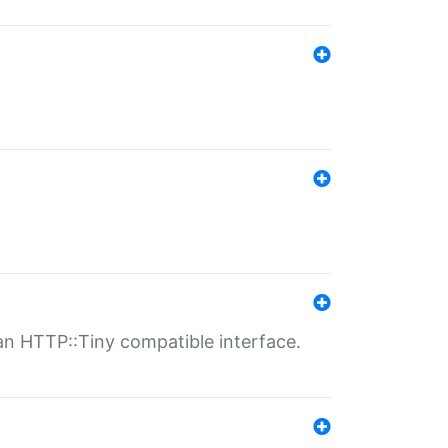
n HTTP::Tiny compatible interface.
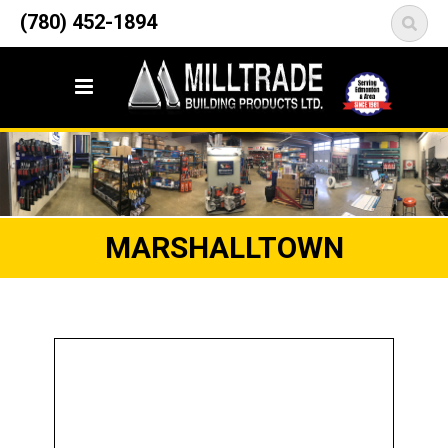
12835 148 Street NW
(780) 452-1894
<
Edmonton, AB T5L 2H9
MARSHALLTOWN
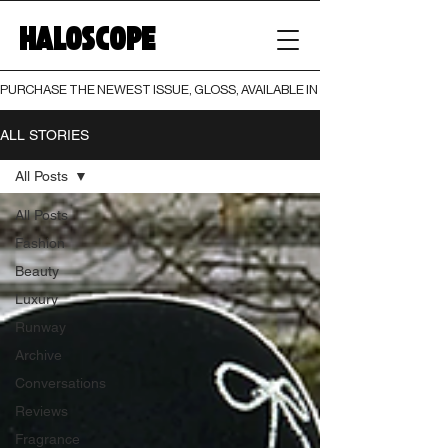
HALOSCOPE
PURCHASE THE NEWEST ISSUE, GLOSS, AVAILABLE IN BOTH PRINT AND DIGI
ALL STORIES
All Posts
All Posts
Fashion
Beauty
Luxury
Runway
Archive
Conversations
Reviews
Fragrance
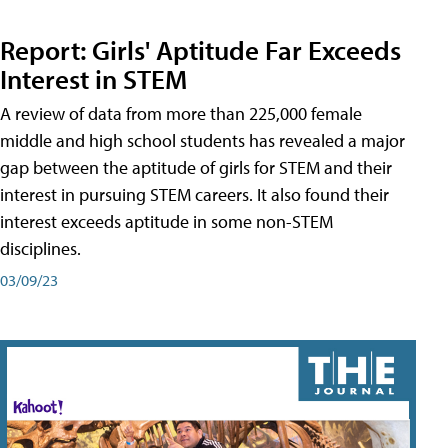
Report: Girls' Aptitude Far Exceeds
Interest in STEM
A review of data from more than 225,000 female
middle and high school students has revealed a major
gap between the aptitude of girls for STEM and their
interest in pursuing STEM careers. It also found their
interest exceeds aptitude in some non-STEM
disciplines.
03/09/23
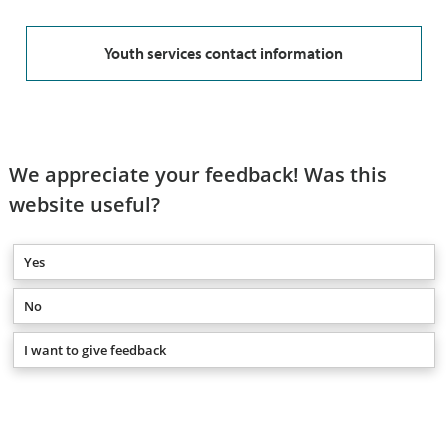
Youth services contact information
We appreciate your feedback! Was this
website useful?
Yes
No
I want to give feedback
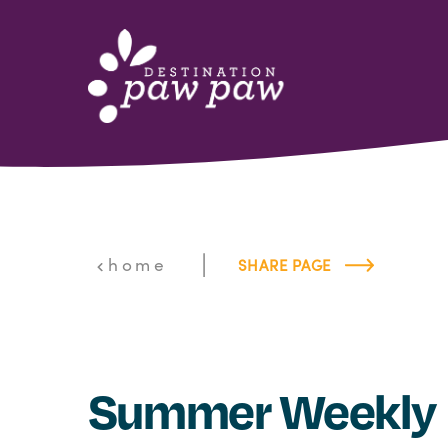
Skip to content
|
home
SHARE PAGE
Summer Weekly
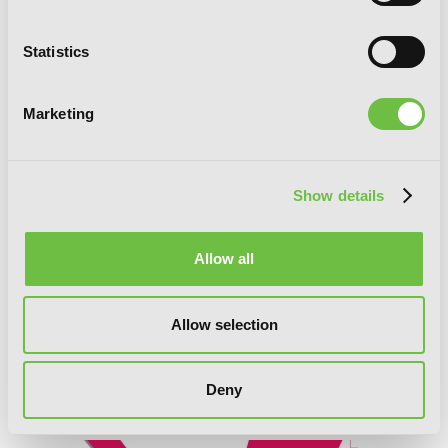
Statistics
Marketing
Show details
Allow all
Allow selection
The Devil Is a Part-Timer!, Vol. 15
Deny
(manga)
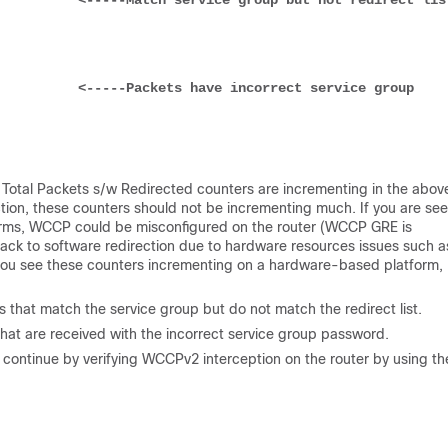
           
<-----Match service group but not redirect lis
           
<-----Packets have incorrect service group 
e Total Packets s/w Redirected counters are incrementing in the abov
on, these counters should not be incrementing much. If you are see
orms, WCCP could be misconfigured on the router (WCCP GRE is
 back to software redirection due to hardware resources issues such a
f you see these counters incrementing on a hardware-based platform,
 that match the service group but do not match the redirect list.
that are received with the incorrect service group password.
 continue by verifying WCCPv2 interception on the router by using th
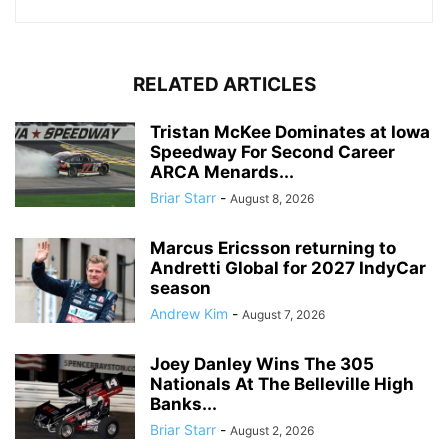
RELATED ARTICLES
Tristan McKee Dominates at Iowa
Speedway For Second Career
ARCA Menards...
Briar Starr
-
August 8, 2026
Marcus Ericsson returning to
Andretti Global for 2027 IndyCar
season
Andrew Kim
-
August 7, 2026
Joey Danley Wins The 305
Nationals At The Belleville High
Banks...
Briar Starr
-
August 2, 2026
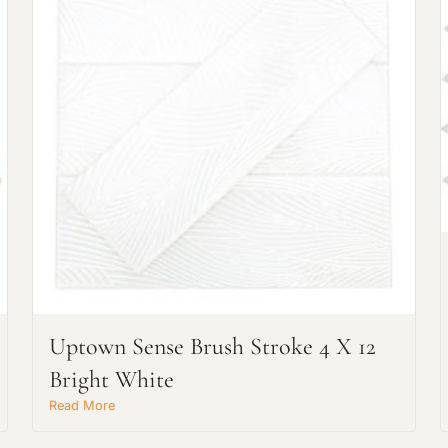
Request An Estimate
or Explore Our Process
Uptown Sense Brush Stroke 4 X 12
Bright White
Read More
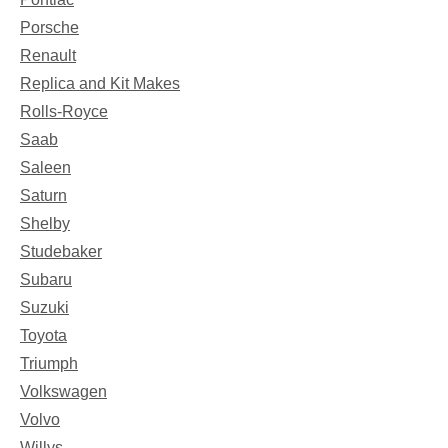
Porsche
Renault
Replica and Kit Makes
Rolls-Royce
Saab
Saleen
Saturn
Shelby
Studebaker
Subaru
Suzuki
Toyota
Triumph
Volkswagen
Volvo
Willys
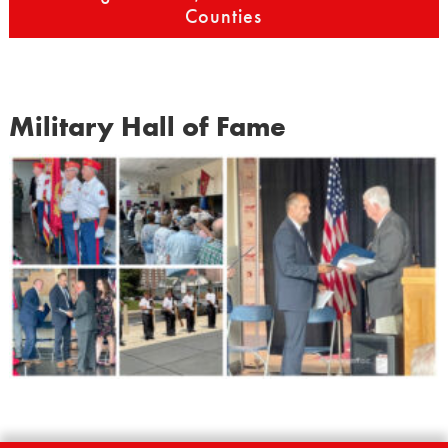
Counties
Military Hall of Fame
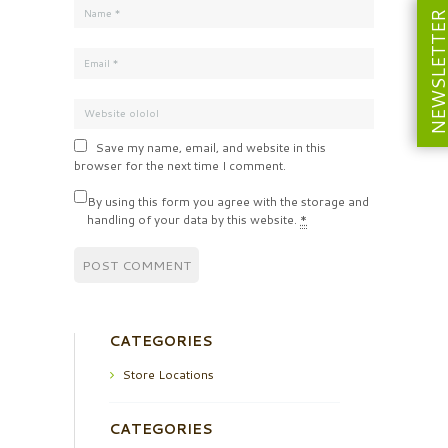
NEWSLETT
Save my name, email, and website in this
browser for the next time I comment.
By using this form you agree with the storage and
handling of your data by this website.
*
CATEGORIES
Store Locations
CATEGORIES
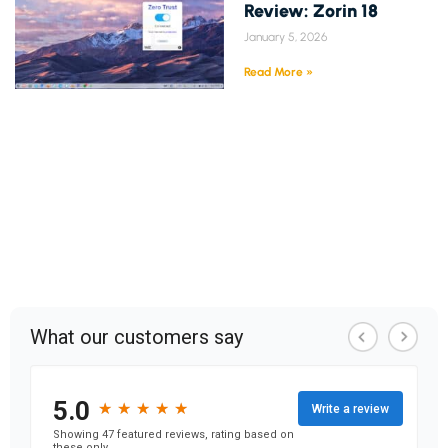
Review: Zorin 18
January 5, 2026
Read More »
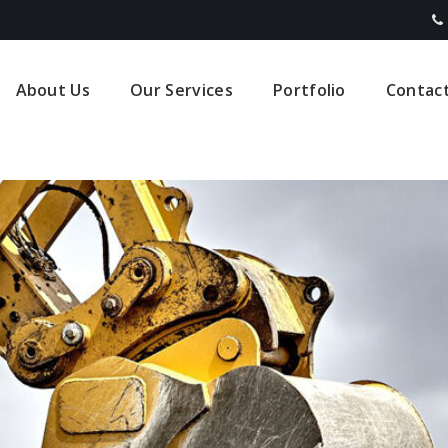
About Us
Our Services
Portfolio
Contac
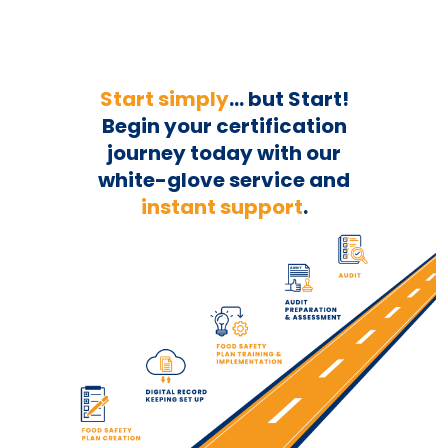
Start simply
... but Start!
Begin your
certification
journey today with our
white-glove service and
instant support
.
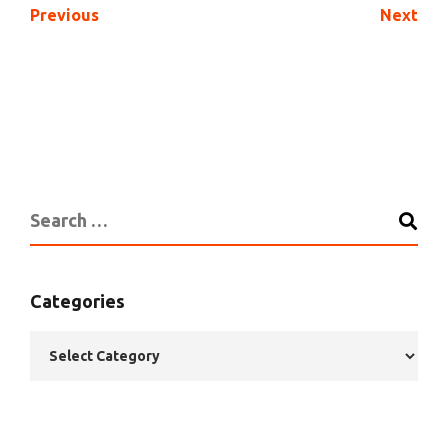
Previous
Next
Categories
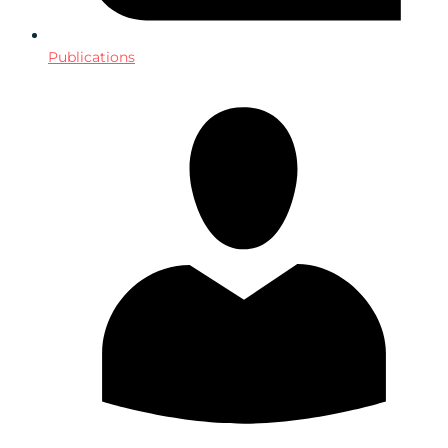
Publications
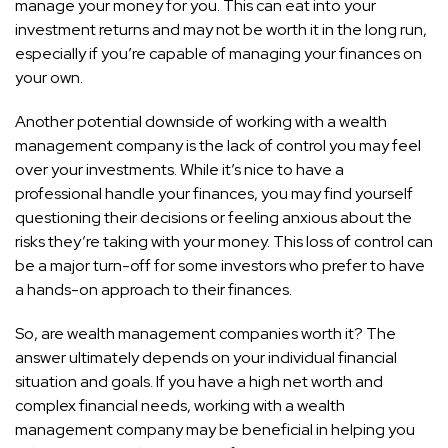
manage your money for you. This can eat into your
investment returns and may not be worth it in the long run,
especially if you’re capable of managing your finances on
your own.
Another potential downside of working with a wealth
management company is the lack of control you may feel
over your investments. While it’s nice to have a
professional handle your finances, you may find yourself
questioning their decisions or feeling anxious about the
risks they’re taking with your money. This loss of control can
be a major turn-off for some investors who prefer to have
a hands-on approach to their finances.
So, are wealth management companies worth it? The
answer ultimately depends on your individual financial
situation and goals. If you have a high net worth and
complex financial needs, working with a wealth
management company may be beneficial in helping you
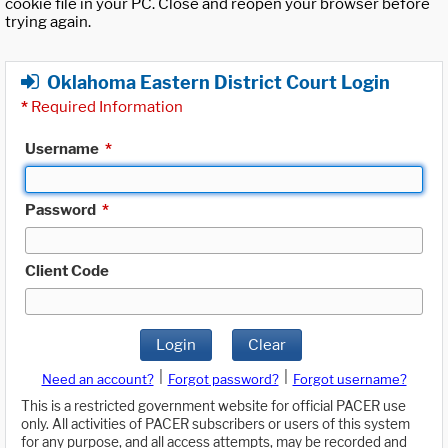
cookie file in your PC. Close and reopen your browser before
trying again.
Oklahoma Eastern District Court Login
*
Required Information
Username
*
Password
*
Client Code
Login
Clear
|
|
Need an account?
Forgot password?
Forgot username?
This is a restricted government website for official PACER use
only. All activities of PACER subscribers or users of this system
for any purpose, and all access attempts, may be recorded and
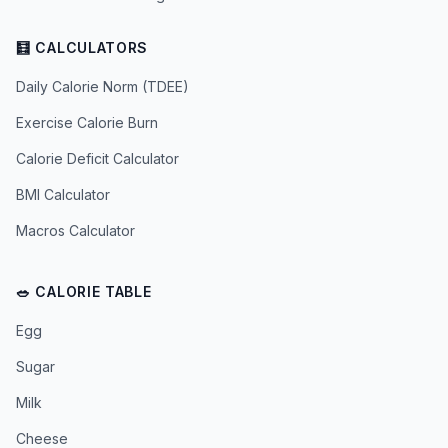
🧮 CALCULATORS
Daily Calorie Norm (TDEE)
Exercise Calorie Burn
Calorie Deficit Calculator
BMI Calculator
Macros Calculator
🥗 CALORIE TABLE
Egg
Sugar
Milk
Cheese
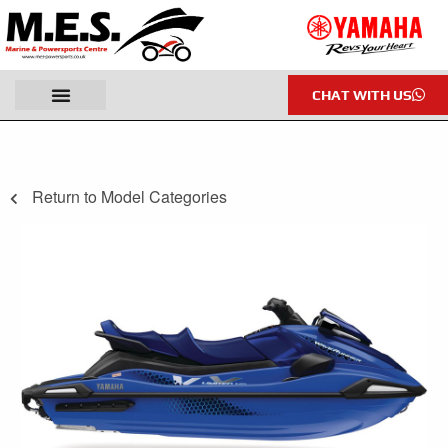
CHAT WITH US
Return to Model Categories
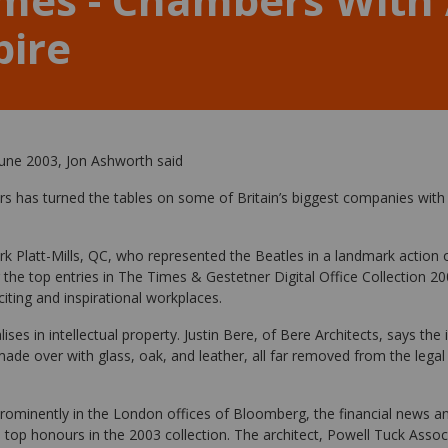
pire
une 2003, Jon Ashworth said
rs has turned the tables on some of Britain’s biggest companies with 
 Platt-Mills, QC, who represented the Beatles in a landmark action
the top entries in The Times & Gestetner Digital Office Collection 20
iting and inspirational workplaces.
ses in intellectual property. Justin Bere, of Bere Architects, says the 
 made over with glass, oak, and leather, all far removed from the legal
prominently in the London offices of Bloomberg, the financial news a
 top honours in the 2003 collection. The architect, Powell Tuck Assoc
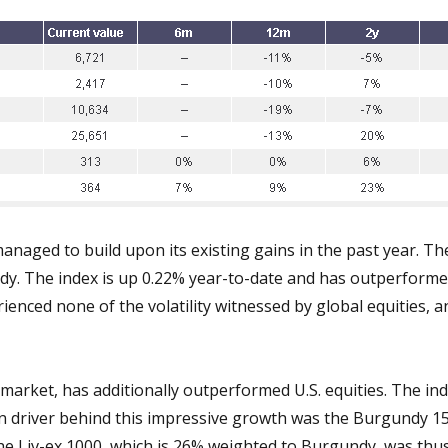
anaged to build upon its existing gains in the past year. Th
ady. The index is up 0.22% year-to-date and has outperforme
enced none of the volatility witnessed by global equities, a
arket, has additionally outperformed U.S. equities. The ind
ain driver behind this impressive growth was the Burgundy 1
 The Liv-ex 1000, which is 26% weighted to Burgundy, was thu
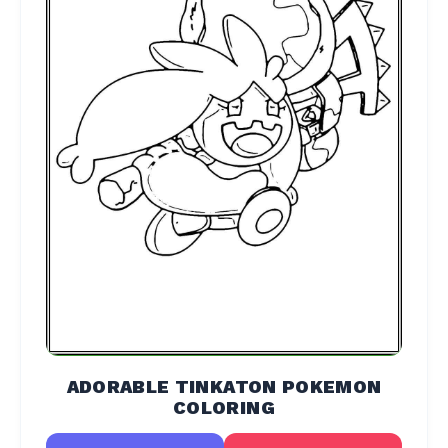
ADORABLE TINKATON POKEMON
COLORING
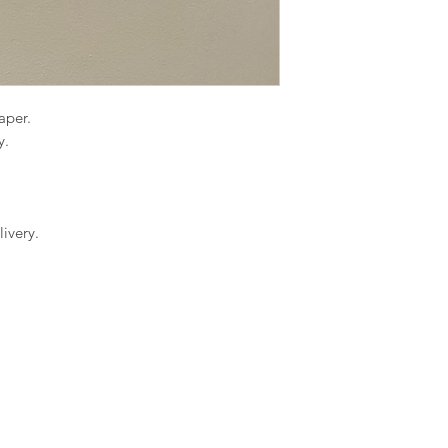
paper.
y.
ivery.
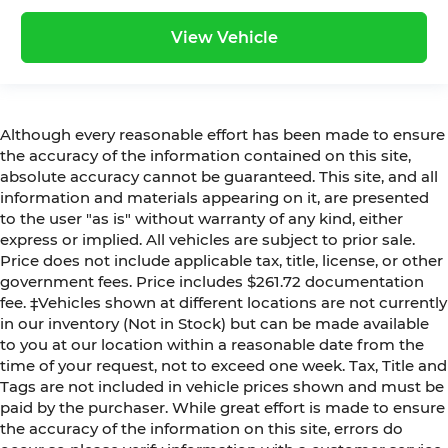
View Vehicle
Although every reasonable effort has been made to ensure
the accuracy of the information contained on this site,
absolute accuracy cannot be guaranteed. This site, and all
information and materials appearing on it, are presented
to the user "as is" without warranty of any kind, either
express or implied. All vehicles are subject to prior sale.
Price does not include applicable tax, title, license, or other
government fees. Price includes $261.72 documentation
fee. ‡Vehicles shown at different locations are not currently
in our inventory (Not in Stock) but can be made available
to you at our location within a reasonable date from the
time of your request, not to exceed one week. Tax, Title and
Tags are not included in vehicle prices shown and must be
paid by the purchaser. While great effort is made to ensure
the accuracy of the information on this site, errors do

• **WHAT THIS TASK INVOLVES**: Copy out every line from the material above where the string "government" turns up.

• **RESPONSE AREA**:
This is a restricted government website for official PACER use
government fees. Price includes $261.72 documentation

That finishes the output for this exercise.